Походы на и-фан отнимали у иньских ванов много времени и сил, особенно в последний период существования Инь. По-видимому, к годам правления Ди-синя относится большая серия взаимосвязанных надписей, повествующих об обстоятельствах похода на и-фан; экспедиция началась в 9-м месяце 10-го года правления вана, а закончилась в 5-м месяце следующего года, т. е. продолжалась около 260 дней [Чэнь Мэн-цзя, 1956, 304]. О походе на и-фан в 15-м году правления вана рассказывается в надписях на позднеиньских бронзовых сосудах [Ло Чжэнь-юй, т. 8, 33; № 2; т. 11, 34, № 1; т. 13, 42, № 2).

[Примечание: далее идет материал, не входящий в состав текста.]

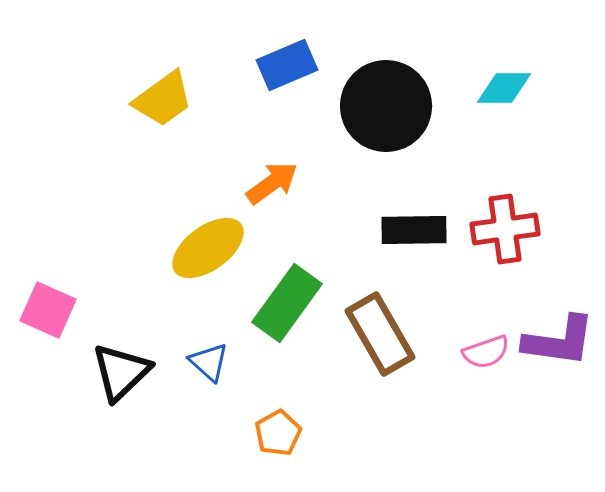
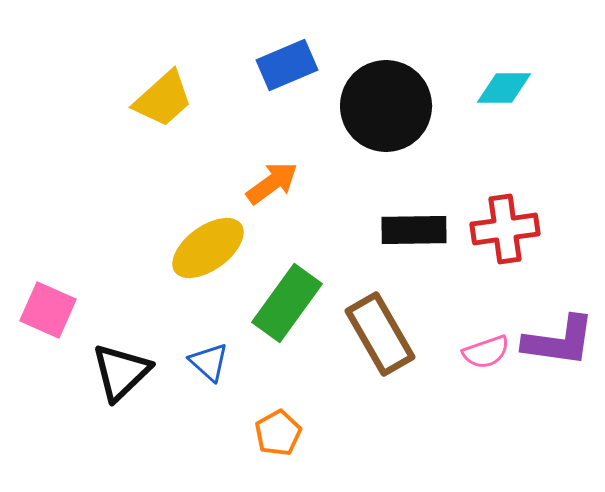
yellow trapezoid: rotated 6 degrees counterclockwise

Эти эпиграфические свидетельства следует рассматривать в совокупности с позднейшей письменной традицией о том, что при ване Ди-сине «восстали восточные и», Ди-синь «покорил восточных и, но вскоре сам был убит» [там же, 593, 631]. По- видимому, поход У-вана на иньскую столицу был предпринят примерно в то время, когда Ди-синь был занят на востоке проблемами и-фана.


Рис. 22. Предметы из «погребений с бронзовыми кинжалами》 [Шэньян, 144–149].

1, 3 — бронзовые зеркала; 2 — обкладка ножен; 4 — каменные противовесы рукоятки кинжала; 5 — бронзовый кинжал; 6 一 кожаные сапоги, украшенные бронзовыми бляшками (реконструкция)



Свергнув Ди-синя, чжоусцы недолго задержались на востоке. Сын Ди-синя, У-гэн, был признан правителем иньцев, зависимым от Чжоу; после этого У-ван вернулся в свою столицу на запад. Когда после смерти У-вана его место занял малолетний Чэн-ван, иньский У-гэн восстал против него. В союзе с У-гэном выступили племена восточных и. Поэтому Чэн-ван был вынужден снова пойти на иньцев походом, который продолжался три года и завершился вторичным взятием бывшей иньской столицы.


Эти события нашли отражение в раннечжоуских надписях на бронзовых сосудах. В нескольких эпиграфических текстах, датируемых временем правления Чэн-вана, говорится о «восставших восточных и», о «великом мятеже восточных и», о «походе вана против восточных и» [Го Мо-жо, 1958, т. 6, 20, 23, 28]. Одно из этих свидетельств особенно важно потому, что в походе действия развертывались на «морском берегу» [там же, 23].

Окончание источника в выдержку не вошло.